"Almost 20 years ago, Apple CEO Steve Jobs announced the iPhone as "an iPod, a phone, an internet communicator." The world swooned at the time because that one device was all those things, and more. Today it is our wallet, our identity, our social media, our likes, dislikes, fitness levels, bank accounts, as well as our personal, sexual, and political identity."
"With so much information packed inside each and every smartphone, no wonder governments everywhere want to take a look inside. If there isn't an enemy to justify such intrusion, authoritarians will invent one. And if that doesn't work, they'll talk about protection, taxation, or salvation to justify their attempt to turn everyone's experience on a digital planet into usable data."
Smartphones have evolved into comprehensive repositories of personal information, serving as wallets, identities, social platforms, health monitors, and financial instruments. These devices collect extensive behavioral, biometric, and preference data that often exceeds user awareness.

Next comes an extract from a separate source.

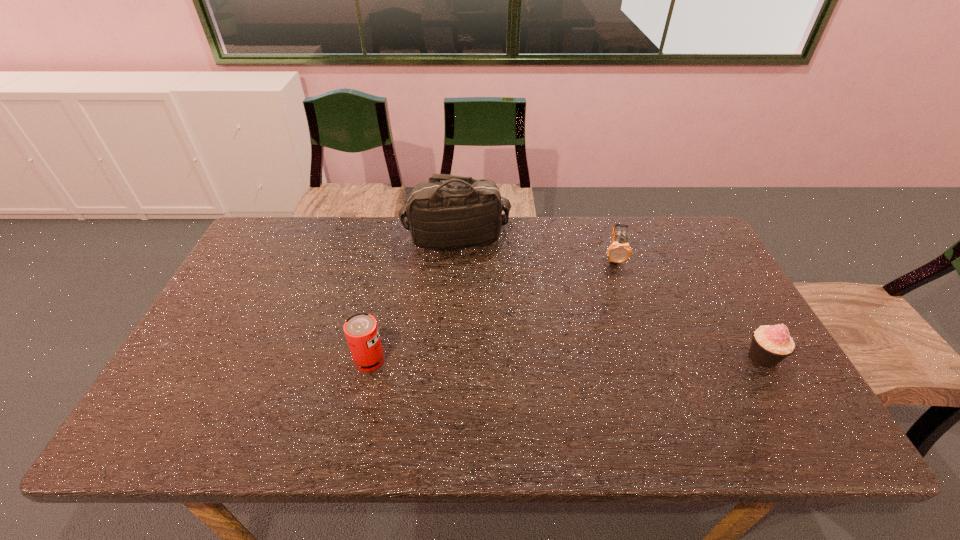 Identify which object is located as the third nearest to the shoulder bag. Please provide its 2D coordinates. Your answer should be formatted as a tuple, i.e. [(x, y)], where the tuple contains the x and y coordinates of a point satisfying the conditions above.

[(770, 345)]

Locate an element on the screen. vacant space that satisfies the following two spatial constraints: 1. on the front side of the rightmost object; 2. on the right side of the second object from right to left is located at coordinates (646, 356).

The phone in each pocket operates as the primary portal to the digital world, centralizing communications, transactions, and intimate details. Governments and authoritarian regimes increasingly seek access to that data, using or inventing threats and invoking protection, taxation, or salvation to legitimize intrusion. The aggregation of such sensitive data raises profound privacy, civil-rights, and misuse risks, enabling surveillance, discrimination, and political control.